Cover image of "The Double Comfort Safari Club," a novel about two African detectives who are women

For any reader looking for respite from the unrelenting violence of the world we live in, The Double Comfort Safari Club is a worthy antidote. It’s nominally a novel about two African detectives who are women, but author Alexander McCall Smith’s subject is Africa as he knows it. The characters in this novel “. . . talked about all sorts of things . . .: about weddings and children and money. About cattle. About jealousy and envy and love. About cakes. About friends and enemies and people they remembered who had gone away, or changed, or even died. About everything, really.”

African detectives, celebrating the old ways

“About everything,” indeed. The #1 Ladies Detective Agency Series is less a collection of detective stories than a continuing portrait of a worldview unfamiliar to most North Americans. Mma (“Ms.”) Precious Ramotswe, founder and proprietor of the agency, and her sidekick, Grace Makutsi, exemplify an idealized view of the culture of Botswana, an island of peace and stability in a neighborhood that includes South Africa, Namibia, and Zimbabwe. In their speech and their internal dialogue, Mma Ramotswe and Mma Makutsi, as well as virtually every other major character in the series, manifest the kindness and slow-moving rhythms of their remarkable country.


The Double Comfort Safari Club (#1 Ladies Detective Agency #11) by Alexander McCall Smith (2010) 225 pages ★★★★★ 


Photo of actresses playing the two #1 Ladies Detectives on television, the African detectives who are women
Jill Smith as Mma Precious Ramotswe and Anika Noni Rose as Mma Grace Makutsi in the short-lived HBO television series based on McCall Smith’s novels. Image: HelloGiggles

A novel that abounds in gentle humor

Consider this example of interior dialogue:

“Mma Makutsi was not certain that floating could be called a sport. Was there a Botswana floating team? She thought not. What would such a team do? Would they have to float gently from one point to another, with the winner being the one who arrived first? Surely not.”
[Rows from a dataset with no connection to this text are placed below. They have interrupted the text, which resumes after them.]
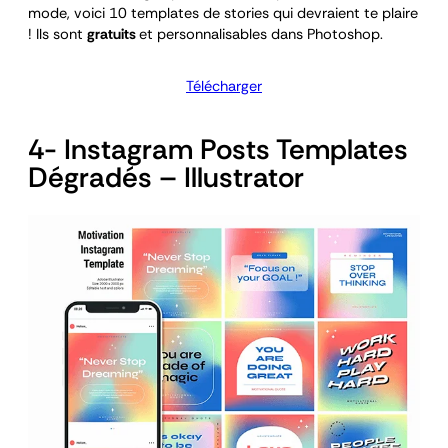
mode, voici 10 templates de stories qui devraient te plaire
! Ils sont
gratuits
et personnalisables dans Photoshop.
Télécharger
4- Instagram Posts Templates
Dégradés – Illustrator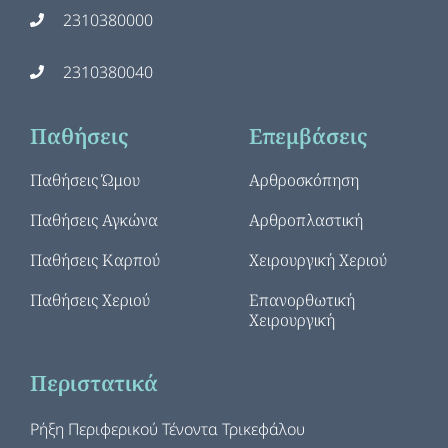
2310380000
2310380040
Παθήσεις
Επεμβάσεις
Παθήσεις Ώμου
Αρθροσκόπηση
Παθήσεις Αγκώνα
Αρθροπλαστική
Παθήσεις Καρπού
Χειρουργική Χεριού
Παθήσεις Χεριού
Επανορθωτική
Χειρουργική
Περιστατικά
Ρήξη Περιφερικού Τένοντα Τρικεφάλου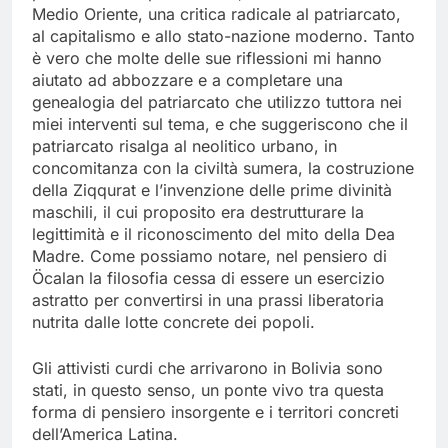
Medio Oriente, una critica radicale al patriarcato,
al capitalismo e allo stato-nazione moderno. Tanto
è vero che molte delle sue riflessioni mi hanno
aiutato ad abbozzare e a completare una
genealogia del patriarcato che utilizzo tuttora nei
miei interventi sul tema, e che suggeriscono che il
patriarcato risalga al neolitico urbano, in
concomitanza con la civiltà sumera, la costruzione
della Ziqqurat e l’invenzione delle prime divinità
maschili, il cui proposito era destrutturare la
legittimità e il riconoscimento del mito della Dea
Madre. Come possiamo notare, nel pensiero di
Öcalan la filosofia cessa di essere un esercizio
astratto per convertirsi in una prassi liberatoria
nutrita dalle lotte concrete dei popoli.
Gli attivisti curdi che arrivarono in Bolivia sono
stati, in questo senso, un ponte vivo tra questa
forma di pensiero insorgente e i territori concreti
dell’America Latina.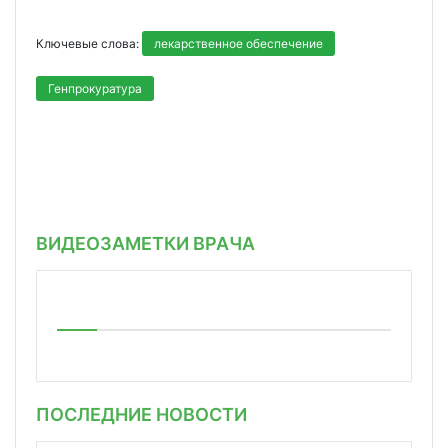
Ключевые слова:
лекарственное обеспечение
Генпрокуратура
ВИДЕОЗАМЕТКИ ВРАЧА
ПОСЛЕДНИЕ НОВОСТИ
Even the villain’s crime is merely stealing husbands

This twelfth installment in the magnificent #1 Ladies Detective Agency Series is worthy of its predecessors in every way. Like its forbears, The Double Comfort Safari Club revolves around several intersecting plotlines. An American estate lawyer has asked Mma Ramotswe to track down a nameless guide at a safari camp who has been granted a generous bequest by a former client. Mma Makutsi’s fiancee, Phuti Radiphuti, loses a foot in a tragic accident at his furniture store, precipitating a standoff between Mma Makutsi and his nasty “senior aunt.”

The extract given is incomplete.